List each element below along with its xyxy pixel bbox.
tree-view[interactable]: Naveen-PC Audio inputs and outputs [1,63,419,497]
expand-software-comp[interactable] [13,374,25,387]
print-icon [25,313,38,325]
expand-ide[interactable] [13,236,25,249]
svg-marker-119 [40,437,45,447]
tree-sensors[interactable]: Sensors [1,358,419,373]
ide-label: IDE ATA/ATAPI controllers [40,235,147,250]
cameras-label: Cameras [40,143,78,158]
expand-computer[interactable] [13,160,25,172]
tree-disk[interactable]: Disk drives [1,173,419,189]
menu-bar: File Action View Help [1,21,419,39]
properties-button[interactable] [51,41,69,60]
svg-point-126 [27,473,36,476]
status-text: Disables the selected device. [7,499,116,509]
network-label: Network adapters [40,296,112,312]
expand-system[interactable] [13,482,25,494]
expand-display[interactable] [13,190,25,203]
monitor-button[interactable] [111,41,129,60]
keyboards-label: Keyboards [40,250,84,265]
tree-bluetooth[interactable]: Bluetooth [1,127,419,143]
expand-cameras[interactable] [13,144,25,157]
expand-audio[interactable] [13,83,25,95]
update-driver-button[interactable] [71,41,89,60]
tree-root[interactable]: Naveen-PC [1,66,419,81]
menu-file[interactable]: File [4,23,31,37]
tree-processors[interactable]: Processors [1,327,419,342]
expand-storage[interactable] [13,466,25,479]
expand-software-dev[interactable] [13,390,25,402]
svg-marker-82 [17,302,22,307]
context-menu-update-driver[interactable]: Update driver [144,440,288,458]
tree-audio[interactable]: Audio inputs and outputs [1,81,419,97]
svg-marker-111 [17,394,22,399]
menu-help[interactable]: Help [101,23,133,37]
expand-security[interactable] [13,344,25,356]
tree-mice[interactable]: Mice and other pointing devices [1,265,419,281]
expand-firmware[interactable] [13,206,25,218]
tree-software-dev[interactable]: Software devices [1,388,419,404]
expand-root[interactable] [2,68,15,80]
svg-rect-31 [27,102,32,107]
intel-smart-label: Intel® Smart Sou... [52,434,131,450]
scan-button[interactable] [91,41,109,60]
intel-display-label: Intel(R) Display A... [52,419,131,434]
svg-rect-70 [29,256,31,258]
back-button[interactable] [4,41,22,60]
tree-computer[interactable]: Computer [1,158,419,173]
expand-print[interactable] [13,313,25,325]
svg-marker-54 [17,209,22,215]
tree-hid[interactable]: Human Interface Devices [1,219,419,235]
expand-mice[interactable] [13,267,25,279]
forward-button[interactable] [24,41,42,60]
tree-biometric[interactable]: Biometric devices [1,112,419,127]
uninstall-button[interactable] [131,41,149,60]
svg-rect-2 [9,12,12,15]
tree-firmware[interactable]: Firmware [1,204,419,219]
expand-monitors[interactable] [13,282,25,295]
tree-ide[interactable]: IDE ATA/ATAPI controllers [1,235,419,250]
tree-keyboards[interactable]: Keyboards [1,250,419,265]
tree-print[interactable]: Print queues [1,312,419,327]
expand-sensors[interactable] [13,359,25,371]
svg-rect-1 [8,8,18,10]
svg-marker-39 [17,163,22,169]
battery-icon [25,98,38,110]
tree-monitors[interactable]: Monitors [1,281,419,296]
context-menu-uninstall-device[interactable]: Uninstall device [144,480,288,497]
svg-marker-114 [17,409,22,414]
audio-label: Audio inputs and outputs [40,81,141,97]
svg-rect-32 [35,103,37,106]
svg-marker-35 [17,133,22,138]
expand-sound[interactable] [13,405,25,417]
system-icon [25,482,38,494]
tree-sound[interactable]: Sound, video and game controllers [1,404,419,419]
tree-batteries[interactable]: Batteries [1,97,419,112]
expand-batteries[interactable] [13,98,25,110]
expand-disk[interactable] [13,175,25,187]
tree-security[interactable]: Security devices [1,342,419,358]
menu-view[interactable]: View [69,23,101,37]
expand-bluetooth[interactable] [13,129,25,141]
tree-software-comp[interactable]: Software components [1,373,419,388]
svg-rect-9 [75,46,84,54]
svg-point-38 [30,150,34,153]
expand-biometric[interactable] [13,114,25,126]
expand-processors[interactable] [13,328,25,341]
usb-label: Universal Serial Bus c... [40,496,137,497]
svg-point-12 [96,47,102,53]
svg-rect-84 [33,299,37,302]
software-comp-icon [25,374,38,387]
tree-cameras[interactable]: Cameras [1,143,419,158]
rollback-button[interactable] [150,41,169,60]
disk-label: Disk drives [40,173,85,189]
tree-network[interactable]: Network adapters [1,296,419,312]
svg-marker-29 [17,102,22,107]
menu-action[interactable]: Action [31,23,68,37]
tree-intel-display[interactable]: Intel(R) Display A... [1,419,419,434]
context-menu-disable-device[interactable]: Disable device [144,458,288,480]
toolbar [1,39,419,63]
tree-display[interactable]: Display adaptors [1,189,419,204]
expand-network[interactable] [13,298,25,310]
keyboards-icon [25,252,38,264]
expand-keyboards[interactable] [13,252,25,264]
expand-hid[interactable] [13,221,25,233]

---

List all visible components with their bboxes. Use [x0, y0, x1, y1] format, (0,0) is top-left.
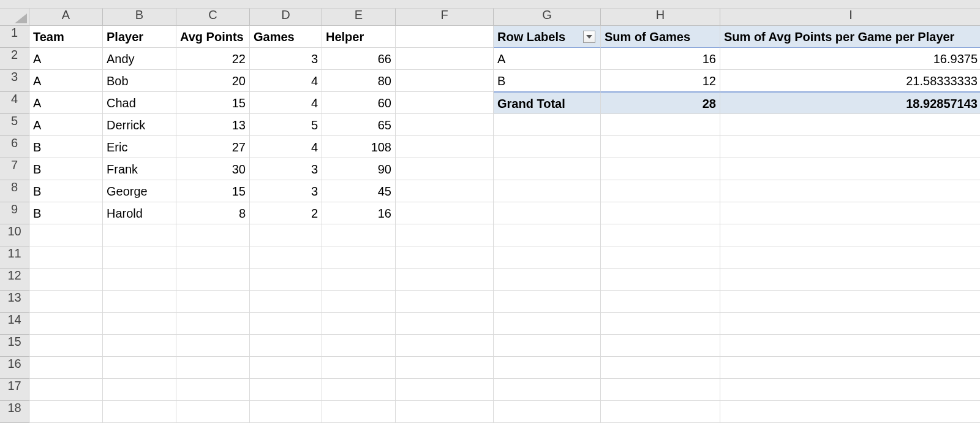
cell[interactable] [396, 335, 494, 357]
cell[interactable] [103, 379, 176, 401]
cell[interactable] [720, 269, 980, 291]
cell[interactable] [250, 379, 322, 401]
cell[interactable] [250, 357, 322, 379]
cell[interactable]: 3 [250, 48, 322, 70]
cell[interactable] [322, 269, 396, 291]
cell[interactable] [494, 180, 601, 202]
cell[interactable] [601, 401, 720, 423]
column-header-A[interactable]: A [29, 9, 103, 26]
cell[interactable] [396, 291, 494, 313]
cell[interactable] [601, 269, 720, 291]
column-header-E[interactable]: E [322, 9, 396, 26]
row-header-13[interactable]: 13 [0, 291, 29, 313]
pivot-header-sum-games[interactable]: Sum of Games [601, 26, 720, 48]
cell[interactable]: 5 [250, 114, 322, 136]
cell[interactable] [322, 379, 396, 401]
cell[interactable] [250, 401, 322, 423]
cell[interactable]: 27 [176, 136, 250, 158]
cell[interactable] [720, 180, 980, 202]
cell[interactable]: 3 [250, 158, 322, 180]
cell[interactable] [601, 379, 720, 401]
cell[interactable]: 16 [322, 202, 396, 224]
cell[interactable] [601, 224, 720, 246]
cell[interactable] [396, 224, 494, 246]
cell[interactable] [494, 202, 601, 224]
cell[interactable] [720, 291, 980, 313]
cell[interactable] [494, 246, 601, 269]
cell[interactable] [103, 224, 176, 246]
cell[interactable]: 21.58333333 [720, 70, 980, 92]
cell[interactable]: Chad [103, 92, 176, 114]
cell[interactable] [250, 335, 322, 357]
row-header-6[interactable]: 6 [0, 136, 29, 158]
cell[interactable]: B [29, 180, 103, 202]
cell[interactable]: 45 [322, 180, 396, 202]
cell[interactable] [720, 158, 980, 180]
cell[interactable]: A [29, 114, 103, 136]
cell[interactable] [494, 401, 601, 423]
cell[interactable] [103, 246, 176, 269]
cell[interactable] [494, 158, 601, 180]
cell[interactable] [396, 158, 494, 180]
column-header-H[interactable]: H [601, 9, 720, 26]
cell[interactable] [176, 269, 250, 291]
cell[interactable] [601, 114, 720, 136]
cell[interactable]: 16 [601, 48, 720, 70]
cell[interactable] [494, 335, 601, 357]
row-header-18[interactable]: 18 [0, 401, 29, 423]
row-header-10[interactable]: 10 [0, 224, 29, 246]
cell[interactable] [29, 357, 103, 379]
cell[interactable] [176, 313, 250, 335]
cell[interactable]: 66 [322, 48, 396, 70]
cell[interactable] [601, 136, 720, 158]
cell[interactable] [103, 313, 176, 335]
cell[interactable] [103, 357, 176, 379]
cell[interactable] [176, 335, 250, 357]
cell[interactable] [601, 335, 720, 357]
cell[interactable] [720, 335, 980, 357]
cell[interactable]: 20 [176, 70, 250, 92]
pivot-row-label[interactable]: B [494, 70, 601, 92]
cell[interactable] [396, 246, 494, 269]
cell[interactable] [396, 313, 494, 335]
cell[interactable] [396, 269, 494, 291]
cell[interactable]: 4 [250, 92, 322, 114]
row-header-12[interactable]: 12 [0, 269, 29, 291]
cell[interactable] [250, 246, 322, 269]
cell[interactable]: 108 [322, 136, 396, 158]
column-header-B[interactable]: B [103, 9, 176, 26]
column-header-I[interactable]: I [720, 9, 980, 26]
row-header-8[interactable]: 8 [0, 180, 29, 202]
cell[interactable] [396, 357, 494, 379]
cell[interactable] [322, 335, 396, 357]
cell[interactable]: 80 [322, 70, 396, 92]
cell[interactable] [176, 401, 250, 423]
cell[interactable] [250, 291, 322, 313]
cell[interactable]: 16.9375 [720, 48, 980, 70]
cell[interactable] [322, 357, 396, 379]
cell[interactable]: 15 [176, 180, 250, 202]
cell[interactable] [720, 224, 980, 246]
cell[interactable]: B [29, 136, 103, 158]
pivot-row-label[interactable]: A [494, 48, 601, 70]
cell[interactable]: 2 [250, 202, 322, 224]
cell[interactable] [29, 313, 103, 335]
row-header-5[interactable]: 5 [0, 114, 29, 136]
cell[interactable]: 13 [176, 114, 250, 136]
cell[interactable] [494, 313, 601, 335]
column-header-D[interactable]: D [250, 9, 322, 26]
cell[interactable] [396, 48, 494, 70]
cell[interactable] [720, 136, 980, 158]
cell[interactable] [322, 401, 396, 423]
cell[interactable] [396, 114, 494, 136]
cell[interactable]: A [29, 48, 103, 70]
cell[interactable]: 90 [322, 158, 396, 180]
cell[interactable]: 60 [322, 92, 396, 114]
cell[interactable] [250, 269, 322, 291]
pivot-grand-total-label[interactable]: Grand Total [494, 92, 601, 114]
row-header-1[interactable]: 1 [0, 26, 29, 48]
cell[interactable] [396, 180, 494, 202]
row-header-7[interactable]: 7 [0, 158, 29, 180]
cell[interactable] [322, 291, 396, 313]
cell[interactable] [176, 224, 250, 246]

Exercise instructions
Using the material above, filter for lines holding "batteries" and copy each one.

Reply
tree-batteries[interactable]: Batteries [1,97,419,112]
expand-batteries[interactable] [13,98,25,110]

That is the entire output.